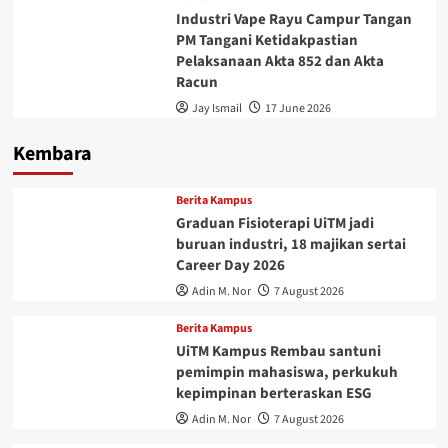
Industri Vape Rayu Campur Tangan
PM Tangani Ketidakpastian
Pelaksanaan Akta 852 dan Akta
Racun
Jay Ismail
17 June 2026
Kembara
Berita Kampus
Graduan Fisioterapi UiTM jadi
buruan industri, 18 majikan sertai
Career Day 2026
Adin M. Nor
7 August 2026
Berita Kampus
UiTM Kampus Rembau santuni
pemimpin mahasiswa, perkukuh
kepimpinan berteraskan ESG
Adin M. Nor
7 August 2026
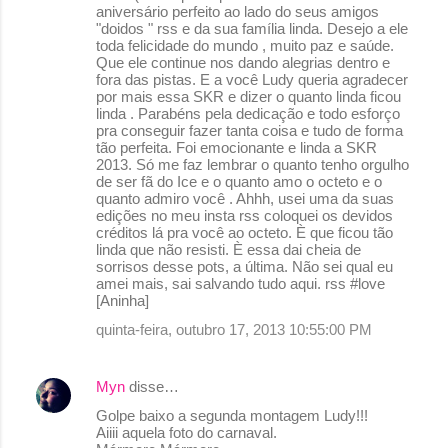
aniversário perfeito ao lado do seus amigos
"doidos " rss e da sua família linda. Desejo a ele
toda felicidade do mundo , muito paz e saúde.
Que ele continue nos dando alegrias dentro e
fora das pistas. E a você Ludy queria agradecer
por mais essa SKR e dizer o quanto linda ficou
linda . Parabéns pela dedicação e todo esforço
pra conseguir fazer tanta coisa e tudo de forma
tão perfeita. Foi emocionante e linda a SKR
2013. Só me faz lembrar o quanto tenho orgulho
de ser fã do Ice e o quanto amo o octeto e o
quanto admiro você . Ahhh, usei uma da suas
edições no meu insta rss coloquei os devidos
créditos lá pra você ao octeto. È que ficou tão
linda que não resisti. È essa dai cheia de
sorrisos desse pots, a última. Não sei qual eu
amei mais, sai salvando tudo aqui. rss #love
[Aninha]
quinta-feira, outubro 17, 2013 10:55:00 PM
Myn
disse…
Golpe baixo a segunda montagem Ludy!!!
Aiiii aquela foto do carnaval.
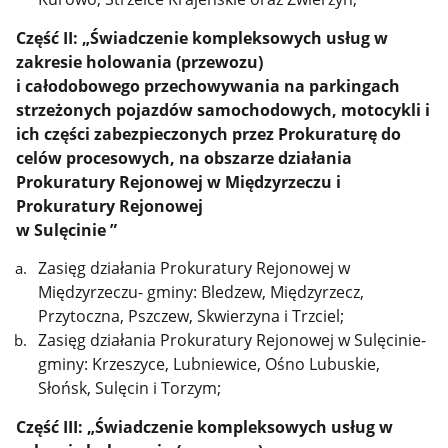
Część II: „Świadczenie kompleksowych usług w
zakresie holowania (przewozu)
i całodobowego przechowywania na parkingach
strzeżonych pojazdów samochodowych, motocykli i
ich części zabezpieczonych przez Prokuraturę do
celów procesowych, na obszarze działania
Prokuratury Rejonowej w Międzyrzeczu i
Prokuratury Rejonowej
w Sulęcinie ”
Zasięg działania Prokuratury Rejonowej w
Międzyrzeczu- gminy: Bledzew, Międzyrzecz,
Przytoczna, Pszczew, Skwierzyna i Trzciel;
Zasięg działania Prokuratury Rejonowej w Sulęcinie-
gminy: Krzeszyce, Lubniewice, Ośno Lubuskie,
Słońsk, Sulęcin i Torzym;
Część III: „Świadczenie kompleksowych usług w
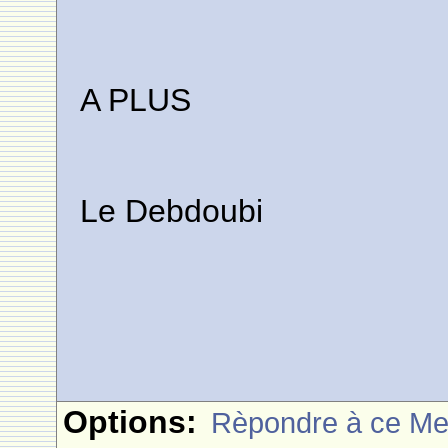
A PLUS
Le Debdoubi
Options:
Rèpondre à ce M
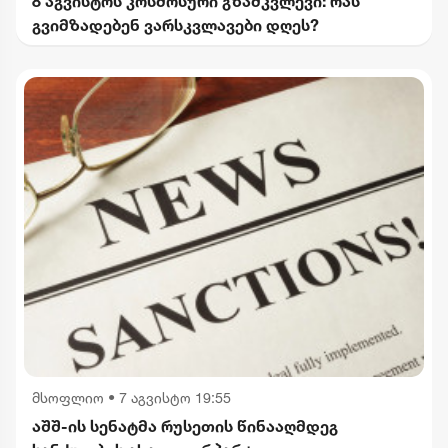
8 აგვისტოს კოსმოსური გზამკვლევი: რას
გვიმზადებენ ვარსკვლავები დღეს?
მსოფლიო
•
7 აგვისტო 19:55
აშშ-ის სენატმა რუსეთის წინააღმდეგ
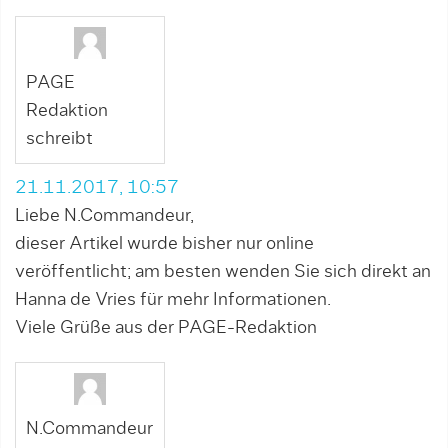
PAGE
Redaktion
schreibt
21.11.2017, 10:57
Liebe N.Commandeur,
dieser Artikel wurde bisher nur online
veröffentlicht; am besten wenden Sie sich direkt an
Hanna de Vries für mehr Informationen.
Viele Grüße aus der PAGE-Redaktion
N.Commandeur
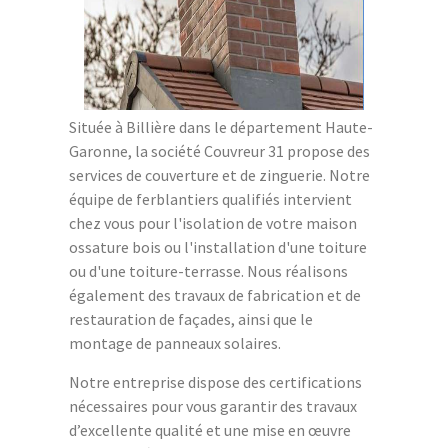
Située à Billière dans le département Haute-
Garonne, la société Couvreur 31 propose des
services de couverture et de zinguerie. Notre
équipe de ferblantiers qualifiés intervient
chez vous pour l'isolation de votre maison
ossature bois ou l'installation d'une toiture
ou d'une toiture-terrasse. Nous réalisons
également des travaux de fabrication et de
restauration de façades, ainsi que le
montage de panneaux solaires.
Notre entreprise dispose des certifications
nécessaires pour vous garantir des travaux
d’excellente qualité et une mise en œuvre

▸ Problem requirements
In the records above, some lines may contain the word "ficou"; copy every one of them.

▸ Response to the exercise
por mais essa SKR e dizer o quanto linda ficou
créditos lá pra você ao octeto. È que ficou tão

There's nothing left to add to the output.